Nos MMORPG (Massively ou Massive Multiplayer On-line Role-Playing Game ou Multi Massive Online Role-Playing Game), por definição, o jogador interpreta uma personagem que se encontra embebida num mundo virtual composto por múltiplos jogadores. Ou seja, o jogador desempenha um determinado papel criando avatares que, de certa forma, transmitem o seu posicionamento individual perante o jogo, com uma personalidade e aspecto definidos, através do qual exploram e constroem o mundo que os rodeia. Paralelamente ao que encontramos no mundo real, as personagens tendem a aproximar-se dos seus pares. O facto de nunca se puderem vir a encontrar face a face é irrelevante, mas na maioria dos casos, as relações extravasam os meios comunicacionais disponibilizados pela plataforma do jogo e a troca de ideias e mensagens acontece através de outras ferramentas ou redes sociais diversas à disposição do utilizador no ambiente web.
Na verdade, as comunidades de jogadores precedem o advento da Internet mas serviram como referência para os modelos adoptados na rede. Para Murray (2003), é nos RPG's (Role-Playing Games) que a agregação social é mais visível, com por exemplo o jogo (Dungeons and Dragons – D&D) que evoluiu entre a década de 70 a 90. Este jogo combinava grupos de diferentes idades mais ou menos organizados, desde a camada estudantil até jovens profissionais. A dinâmica do jogo centrava-se essencialmente na aventura gráfica propriamente dita, apesar de alguma complexidade presente em mapas e estatísticas.
O RPGs de mesa, rapidamente foram transpostos para o mundo virtual.
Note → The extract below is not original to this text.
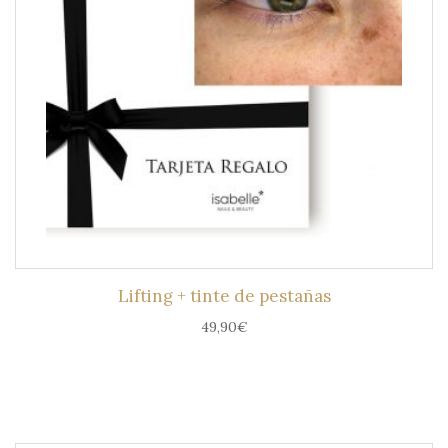
Lifting + tinte de pestañas
49,90
€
Esta virtualização permitiu a interacção de jogadores dispersos geograficamente que partilhavam através da Internet, em tempo real as suas ideias e estratégias de jogo, criando desta forma os primeiros MUDS (Multi-user dungeon, dimension/domain).
De facto, os ambientes multi-utilizador têm vindo a ficar muito populares em inúmeras áreas, tal como, os ambientes MMORPG (Massively Online Role Playing Games), como, por exemplo, o World of WarCraft ou o o Travian. O número de jogadores que envolve este tipo de ambientes é surpreendente que se dedicam ao jogo e partilham mundos virtuais através de um avatar interagindo livremente com os objectos e outros participantes.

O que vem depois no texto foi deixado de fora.